Going by the economic climate in Europe and witnessing huge protests in Spain, Greece and Italy over mass unemployment, it’s strange to consider Goa as a state still living with its 8-month long off-season.
The off-season, typically from March/April until October marks the period where the state shuts down. The beach shacks are closed, the monsoon kicks in (and how!) and very little tourism-related activity occurs.
Most foreigners (read Brits and Russians) go back home to taste whatever summer sun they can in their respective lands, leaving the local population to swim, float or drown in the rain.
It does seem at odds with the state, which thrives so much on tourism that there hasn’t been a change in approach towards the off-season. Further, given that the “on-season” is so diametrically opposite both in terms of attitude and posture, one would imagine there be a greater a feeling towards capitalising on the monsoon season for more of Goa’s tourism attractions.
It appears that the 8-month lull culminates in a tourism binge so dramatic that the state requires the time off to recover from the physical beating it takes. Back-packers are omnipresent, ravers from other parts of India and abroad descend on Anjuna and Vagator’s beaches and the streets are swarmed with new faces, many of which are already off their rocker.
The tut-tut approach of this debauchery by more than one local spoken to doesn’t seem to take into account simple economics: the state needs the four-month long party to sustain itself all year round.

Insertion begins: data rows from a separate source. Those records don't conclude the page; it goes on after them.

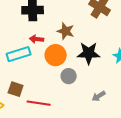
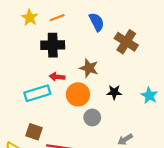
black star: (89, 53) -> (114, 92), size x0.6

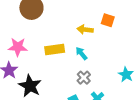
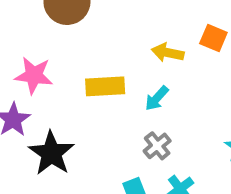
cyan arrow: (81, 53) -> (157, 98), turned -104

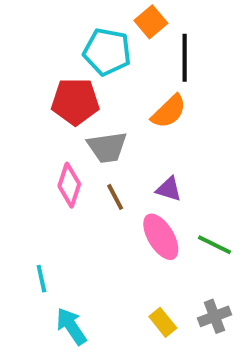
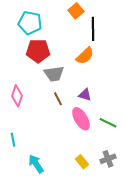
cyan pentagon: (107, 52) -> (30, 23), moved
pink diamond: (69, 185) -> (17, 96), moved
cyan line: (41, 279) -> (13, 140), moved

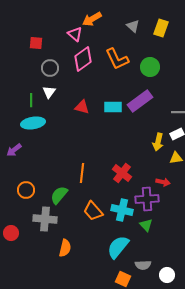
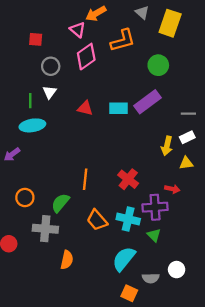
gray triangle: (133, 26) -> (142, 12), moved
yellow rectangle: (161, 28) -> (170, 23), size x1.4
orange L-shape: (117, 59) -> (123, 40), moved, turned -80
white circle: (167, 275) -> (177, 270), moved

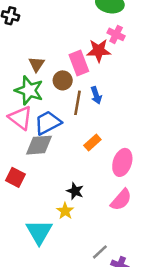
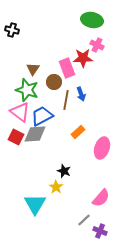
red square: (15, 177) -> (16, 137), moved
pink semicircle: (121, 200) -> (101, 198), moved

That’s another reason for the government, private groups / individuals or both to offer more during the rainy season. Waterfalls, treks and diving are some activities, which can easily be marketed in the summer months with minimal hassle. But so far there has been little to no input or interest in doing so. It seems to be that only the die-hard regulars or avid followers of these activities even know that they exist in Goa. Normally, the summer seems to mean that it’s off to the hills i.e. Manali where the local Israeli population run cafes and come December it’s back to Goa for the start of the dance-drug and “fun” season.
If the average Goan believes this shouldn’t be the way to go there needs to be a tourism plan for 12-months – not just four; otherwise the binging could lead to bigger hangovers come another April.